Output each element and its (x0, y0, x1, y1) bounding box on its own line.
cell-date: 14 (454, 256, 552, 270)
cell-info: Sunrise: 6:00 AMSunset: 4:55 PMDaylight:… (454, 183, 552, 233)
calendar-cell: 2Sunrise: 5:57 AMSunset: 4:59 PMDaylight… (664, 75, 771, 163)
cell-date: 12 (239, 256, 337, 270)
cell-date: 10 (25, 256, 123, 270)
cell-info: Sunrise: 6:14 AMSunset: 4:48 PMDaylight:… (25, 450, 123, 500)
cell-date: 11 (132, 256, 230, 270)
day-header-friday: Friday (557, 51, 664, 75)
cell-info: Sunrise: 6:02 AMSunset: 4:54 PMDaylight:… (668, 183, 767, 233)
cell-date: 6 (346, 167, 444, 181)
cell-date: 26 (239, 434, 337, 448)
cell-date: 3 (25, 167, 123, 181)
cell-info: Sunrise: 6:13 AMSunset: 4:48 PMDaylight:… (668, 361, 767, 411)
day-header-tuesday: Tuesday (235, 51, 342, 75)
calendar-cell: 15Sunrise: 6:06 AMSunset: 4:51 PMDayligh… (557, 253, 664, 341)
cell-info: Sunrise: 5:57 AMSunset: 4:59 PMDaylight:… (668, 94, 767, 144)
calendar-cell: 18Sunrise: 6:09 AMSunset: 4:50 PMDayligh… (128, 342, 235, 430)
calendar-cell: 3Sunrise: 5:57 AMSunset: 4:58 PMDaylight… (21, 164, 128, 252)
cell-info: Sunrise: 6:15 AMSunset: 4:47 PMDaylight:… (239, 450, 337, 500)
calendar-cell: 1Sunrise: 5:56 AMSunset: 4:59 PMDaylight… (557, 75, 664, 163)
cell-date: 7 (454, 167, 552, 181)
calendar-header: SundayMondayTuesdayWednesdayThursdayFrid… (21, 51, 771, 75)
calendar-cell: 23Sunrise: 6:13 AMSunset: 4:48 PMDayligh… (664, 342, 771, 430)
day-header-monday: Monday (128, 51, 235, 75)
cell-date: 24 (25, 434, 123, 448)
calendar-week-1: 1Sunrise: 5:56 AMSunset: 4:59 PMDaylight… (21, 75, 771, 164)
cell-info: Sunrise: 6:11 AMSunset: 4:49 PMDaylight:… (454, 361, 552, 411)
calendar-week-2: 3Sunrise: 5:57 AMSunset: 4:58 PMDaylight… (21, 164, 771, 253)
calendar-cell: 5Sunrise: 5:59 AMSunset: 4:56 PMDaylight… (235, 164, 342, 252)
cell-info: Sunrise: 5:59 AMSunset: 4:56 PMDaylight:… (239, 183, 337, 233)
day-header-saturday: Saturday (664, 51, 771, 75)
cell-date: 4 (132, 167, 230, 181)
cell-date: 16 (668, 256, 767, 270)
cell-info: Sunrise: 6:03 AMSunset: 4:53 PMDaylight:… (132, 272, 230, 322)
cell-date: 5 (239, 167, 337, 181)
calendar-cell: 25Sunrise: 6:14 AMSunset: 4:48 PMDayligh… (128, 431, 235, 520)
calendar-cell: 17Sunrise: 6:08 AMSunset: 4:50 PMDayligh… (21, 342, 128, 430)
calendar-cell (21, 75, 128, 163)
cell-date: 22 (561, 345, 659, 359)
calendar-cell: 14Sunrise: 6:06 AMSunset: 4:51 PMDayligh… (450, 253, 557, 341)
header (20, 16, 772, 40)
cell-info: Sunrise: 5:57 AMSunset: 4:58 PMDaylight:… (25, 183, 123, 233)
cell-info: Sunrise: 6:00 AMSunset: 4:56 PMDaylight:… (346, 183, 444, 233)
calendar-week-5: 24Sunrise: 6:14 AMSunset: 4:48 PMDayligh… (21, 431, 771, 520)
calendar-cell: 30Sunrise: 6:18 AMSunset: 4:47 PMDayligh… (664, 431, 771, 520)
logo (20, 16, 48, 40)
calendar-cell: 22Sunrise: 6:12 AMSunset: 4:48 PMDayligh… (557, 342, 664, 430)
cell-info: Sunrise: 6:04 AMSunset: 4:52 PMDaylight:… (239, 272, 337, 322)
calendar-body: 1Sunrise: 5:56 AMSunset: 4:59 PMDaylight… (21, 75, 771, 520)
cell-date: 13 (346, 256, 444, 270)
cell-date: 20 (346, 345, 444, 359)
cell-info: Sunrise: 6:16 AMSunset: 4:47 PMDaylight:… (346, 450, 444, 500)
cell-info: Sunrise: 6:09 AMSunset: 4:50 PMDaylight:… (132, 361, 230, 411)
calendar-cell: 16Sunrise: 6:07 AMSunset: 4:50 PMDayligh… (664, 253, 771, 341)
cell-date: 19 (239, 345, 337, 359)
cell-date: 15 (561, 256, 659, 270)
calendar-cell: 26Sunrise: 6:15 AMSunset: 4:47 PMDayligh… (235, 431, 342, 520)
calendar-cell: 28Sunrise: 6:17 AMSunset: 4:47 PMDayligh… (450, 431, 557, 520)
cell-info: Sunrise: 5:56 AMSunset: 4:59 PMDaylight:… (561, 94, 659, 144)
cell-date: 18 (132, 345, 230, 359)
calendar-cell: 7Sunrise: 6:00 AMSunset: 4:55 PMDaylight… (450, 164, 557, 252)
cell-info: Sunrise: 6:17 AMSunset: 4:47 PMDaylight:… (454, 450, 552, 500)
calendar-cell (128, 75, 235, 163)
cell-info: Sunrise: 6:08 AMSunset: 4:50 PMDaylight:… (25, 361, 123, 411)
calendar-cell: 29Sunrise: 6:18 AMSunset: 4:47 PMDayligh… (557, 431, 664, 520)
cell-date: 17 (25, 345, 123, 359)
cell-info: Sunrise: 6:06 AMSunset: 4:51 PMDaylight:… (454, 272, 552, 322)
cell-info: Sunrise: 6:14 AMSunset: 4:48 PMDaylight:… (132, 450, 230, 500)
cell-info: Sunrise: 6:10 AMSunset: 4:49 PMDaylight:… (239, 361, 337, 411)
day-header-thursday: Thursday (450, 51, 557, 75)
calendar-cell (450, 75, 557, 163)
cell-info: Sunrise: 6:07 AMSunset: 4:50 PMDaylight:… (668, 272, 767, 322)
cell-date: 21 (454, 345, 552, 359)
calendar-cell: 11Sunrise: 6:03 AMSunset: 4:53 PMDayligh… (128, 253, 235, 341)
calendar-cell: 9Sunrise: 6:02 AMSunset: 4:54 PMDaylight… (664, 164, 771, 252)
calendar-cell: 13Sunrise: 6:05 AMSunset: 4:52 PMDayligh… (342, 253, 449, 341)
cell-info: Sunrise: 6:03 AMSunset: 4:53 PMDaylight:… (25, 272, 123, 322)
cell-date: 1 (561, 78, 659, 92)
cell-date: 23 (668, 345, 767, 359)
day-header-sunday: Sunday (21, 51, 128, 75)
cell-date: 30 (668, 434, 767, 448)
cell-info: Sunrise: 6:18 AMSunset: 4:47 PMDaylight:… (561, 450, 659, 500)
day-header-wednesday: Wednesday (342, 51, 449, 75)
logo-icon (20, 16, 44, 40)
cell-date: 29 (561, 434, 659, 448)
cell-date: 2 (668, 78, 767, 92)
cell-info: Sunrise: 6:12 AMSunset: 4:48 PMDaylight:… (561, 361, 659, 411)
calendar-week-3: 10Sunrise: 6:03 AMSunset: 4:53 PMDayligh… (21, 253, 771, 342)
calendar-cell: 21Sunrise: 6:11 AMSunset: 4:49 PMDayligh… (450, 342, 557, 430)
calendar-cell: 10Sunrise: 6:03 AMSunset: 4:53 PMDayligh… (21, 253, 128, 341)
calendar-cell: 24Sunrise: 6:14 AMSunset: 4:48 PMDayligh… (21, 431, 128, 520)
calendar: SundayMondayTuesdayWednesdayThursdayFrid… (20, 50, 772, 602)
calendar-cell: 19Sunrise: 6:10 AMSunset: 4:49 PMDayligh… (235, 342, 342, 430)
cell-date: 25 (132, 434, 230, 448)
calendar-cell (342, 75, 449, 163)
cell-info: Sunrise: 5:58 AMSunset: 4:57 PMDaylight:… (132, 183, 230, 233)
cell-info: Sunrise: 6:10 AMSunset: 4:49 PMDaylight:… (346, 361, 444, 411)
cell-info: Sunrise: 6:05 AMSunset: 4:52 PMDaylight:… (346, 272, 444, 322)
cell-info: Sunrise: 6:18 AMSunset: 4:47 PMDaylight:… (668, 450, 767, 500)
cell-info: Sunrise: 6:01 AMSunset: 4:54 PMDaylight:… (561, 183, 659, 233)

++++++++

● Instructions to follow: Where the word "SundayMondayTuesdayWednesdayThursdayFrid" is present in a line of the listing, copy that line.

● Solution for this exercise:
calendar-header: SundayMondayTuesdayWednesdayThursdayFrid… (21, 51, 771, 75)
calendar: SundayMondayTuesdayWednesdayThursdayFrid… (20, 50, 772, 602)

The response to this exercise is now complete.